# Dataset records:
________

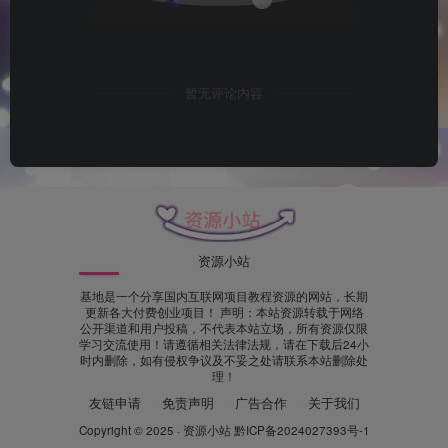
暂无评论内容
资源小站
基地是一个分享国内互联网项目教程资源的网站，长期
更新各大付费创业项目！ 声明：本站资源转载于网络
公开渠道和用户投稿，不代表本站立场，所有资源仅限
学习交流使用！请遵循相关法律法规，请在下载后24小
时内删除，如有侵权争议及不妥之处请联系本站删除处
理！
友链申请
免责声明
广告合作
关于我们
Copyright © 2025 ·
资源小站
黔ICP备2024027393号-1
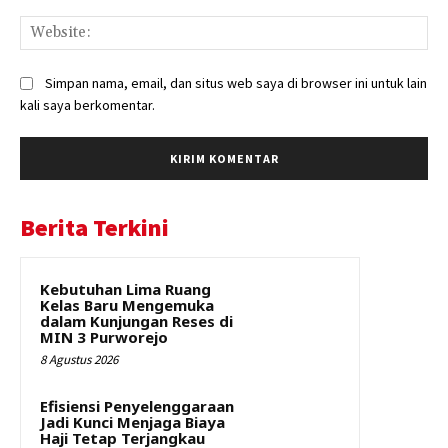
Web
Simpan nama, email, dan situs web saya di browser ini untuk lain
kali saya berkomentar.
Berita Terkini
Kebutuhan Lima Ruang
Kelas Baru Mengemuka
dalam Kunjungan Reses di
MIN 3 Purworejo
8 Agustus 2026
Efisiensi Penyelenggaraan
Jadi Kunci Menjaga Biaya
Haji Tetap Terjangkau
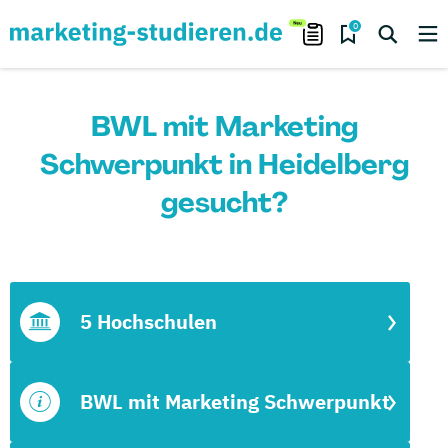
0
BWL mit Marketing
Schwerpunkt in Heidelberg
gesucht?
5 Hochschulen
BWL mit Marketing Schwerpunkt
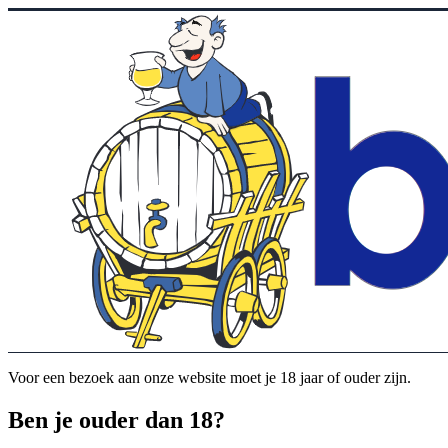
Voor een bezoek aan onze website moet je 18 jaar of ouder zijn.
Ben je ouder dan 18?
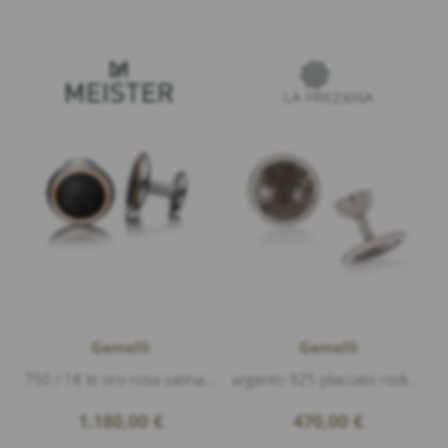
Gemelli
Gemelli
750 / 18 kt oro rosa satinato, carbonio, Titan, diametro 12mm
argento 925 placcato rodio lucido, diametro 1,6cm, L'incisione è solo un esempio.
1.180,00
€
470,00
€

________

# Exercise brief:
Reproduce exactly and only the lines from the "Efisiensi Penyelenggaraan" line to the last line of the records above. Do not carry over any pictures.

# Output of the exercise:
Efisiensi Penyelenggaraan
Jadi Kunci Menjaga Biaya
Haji Tetap Terjangkau
0
BWL mit Marketing
Schwerpunkt in Heidelberg
gesucht?
5 Hochschulen
BWL mit Marketing Schwerpunkt
Voor een bezoek aan onze website moet je 18 jaar of ouder zijn.
Ben je ouder dan 18?
Gemelli
Gemelli
750 / 18 kt oro rosa satinato, carbonio, Titan, diametro 12mm
argento 925 placcato rodio lucido, diametro 1,6cm, L'incisione è solo un esempio.
1.180,00
€
470,00
€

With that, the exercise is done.